The killing of General Qasem Soleimani with an American strike, this morning, Friday, has a thunderous effect in Washington not in terms of its horror, but rather in terms of fear and fright from its serious consequences of his assassination.
And what increase the feeling of the danger of this qualitative escalation and its repercussions that the American administration was quick to claim responsibility for his death, as if it had declared war by that, or at least opened the confrontation with Tehran to its extent, including the possibility of extensive clashes with it, even if it remained without invasion and invasion and attack .
The killing of Soleimani in Iraq signals a new stage of the US-Iranian conflict. Iranian Supreme Leader Ali Khamenei has defied US President Donald Trump that he will do nothing in response to the attack on the US embassy in Iraq, but the betting on the weakness of the Americans has entered the region today in new equations ending the rules of engagement and sharing of influence in the conflict areas between the two parties.
The ball is now in Khamenei’s court to determine the timing, size and location of the retaliation strike, especially as Tehran does not want to give the impression that it is weak or in a defensive position. America has changed the rules of the game in Iraq, and Iran has shifted from its preference for proxy wars to direct targeting of its military and political arm in the region. The US military possesses the air superiority of deterrence, while the Iranian regime has a list of American targets in the region that can be hit if it chooses to escalate. America has abandoned its defensive posture and informed those concerned that its abandonment of the Gulf and Kurdish allies does not mean that its influence is declining in the region.
With the elimination of Soleimani, a hair was cut between Washington and Tehran, as the Iranian regime will read Soleimani’s removal from the scene as a target for its presence, as the man is a basic pillar in the regime.
The Americans know that Soleimani ranks No. 2 in government, and it is known that previous administrations (Bush and Obama) have abandoned the option of assassinating him on more than one occasion, “in order not to blow up bridges with Tehran and move massive reactions against it that it doesn’t need.”
Amid this unprecedented escalation, questions remain open and surrounded by a lot of ambiguity, the first of which revolves around whether the administration has taken a step with this weight without preparing to deal with its retaliation, as it did in bombing the bases of the Iraqi Hezbollah, without anticipating the consequences represented by storming the embassy, and the second question: What is the purpose of publicly adopting the killing of Soleimani? Does the administration consider the declaration a deterrent factor, or has it deliberately publicized to ensure the escalation continues and deepens the confrontation? Did it decide to proceed with the option of toppling the Iranian regime?
No less important than the question regarding the effects of this operation on US-Iraqi relations, as Baghdad, which found itself yesterday between the tambourine and the nail in the embassy operation, will be in more difficult position to secure a balance from the two sworn partners in the Iraqi arena? Another more serious question related to the fate of the Iranian nuclear file, which is expected to return to before the 2015 agreement? All these questions are waiting for answers in a phase where the situation gets out of control .

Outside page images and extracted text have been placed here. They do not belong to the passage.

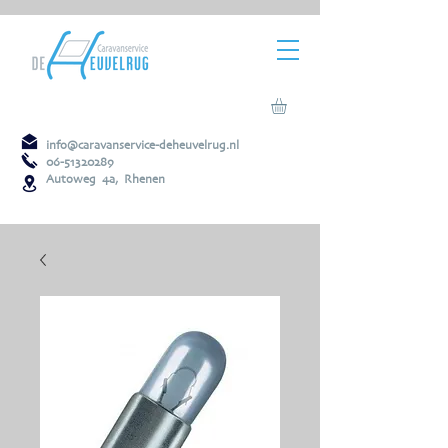
info@caravanservice-deheuvelrug.nl
06-51320289
Autoweg 4a, Rhenen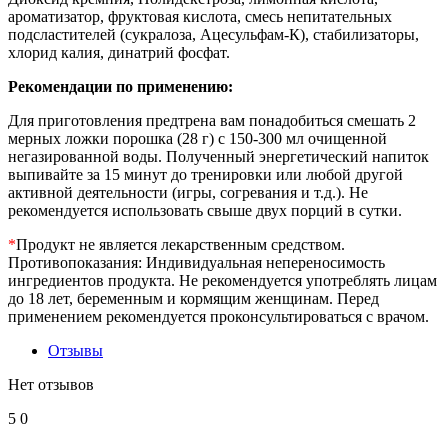
ароматизатор, фруктовая кислота, смесь непитательных
подсластителей (сукралоза, Ацесульфам-К), стабилизаторы,
хлорид калия, динатрий фосфат.
Рекомендации по применению:
Для приготовления предтрена вам понадобиться смешать 2
мерных ложки порошка (28 г) с 150-300 мл очищенной
негазированной воды. Полученный энергетический напиток
выпивайте за 15 минут до тренировки или любой другой
активной деятельности (игры, согревания и т.д.). Не
рекомендуется использовать свыше двух порций в сутки.
*
Продукт не является лекарственным средством.
Противопоказания: Индивидуальная непереносимость
ингредиентов продукта. Не рекомендуется употреблять лицам
до 18 лет, беременным и кормящим женщинам. Перед
применением рекомендуется проконсультироваться с врачом.
Отзывы
Нет отзывов
5
0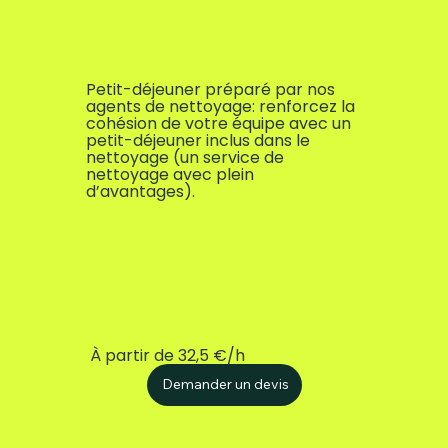
Petit-déjeuner préparé par nos
agents de nettoyage: renforcez la
cohésion de votre équipe avec un
petit-déjeuner inclus dans le
nettoyage (un service de
nettoyage avec plein
d’avantages).
À partir de 32,5 €/h
Demander un devis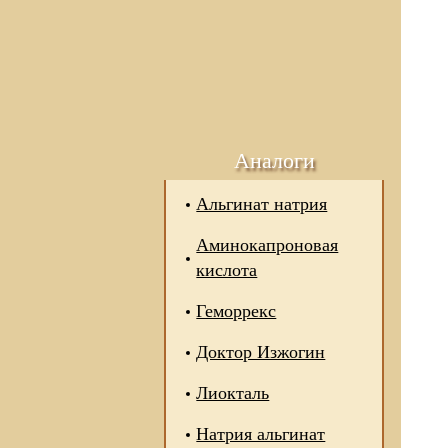
Аналоги
Альгинат натрия
Аминокапроновая
кислота
Геморрекс
Доктор Изжогин
Лиокталь
 отношении обработки
Натрия альгинат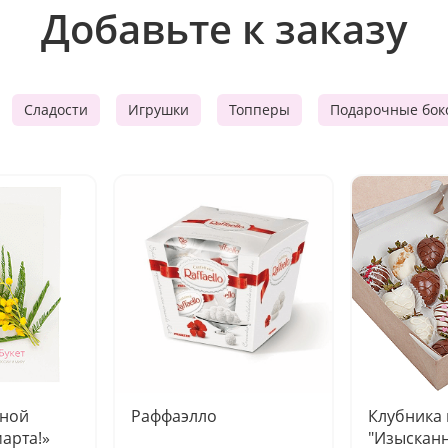
Добавьте к заказу
Сладости
Игрушки
Топперы
Подарочные бок
чной
Раффаэлло
Клубника
марта!»
"Изысканн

The assassination of Soleimani , in this great historical context of major events and detours in the course of relations between Iran and the United States, heralds major developments in the confrontation between them, and perhaps an unprecedented escalation, but the large scale of the strike could also push Tehran to review its accounts and rearrange its priorities.
Iran’s large stretches in the Arab region and the world make its possible response difficult to speculate, but it will most likely hesitate to call on the Lebanese “Hezbollah” to respond, especially after losing much of its political influence in the wake of the ongoing Lebanese uprising, and a response in the waters of the Arabian Gulf may call for a counter-response transports the confrontation into its territory, and it is therefore most likely that it will use its large reservoir of Iraqi militias. Thus, the Iraqis will bear, once again, the consequences of a battle that harms them, and may contribute to aborting the existing popular revolution.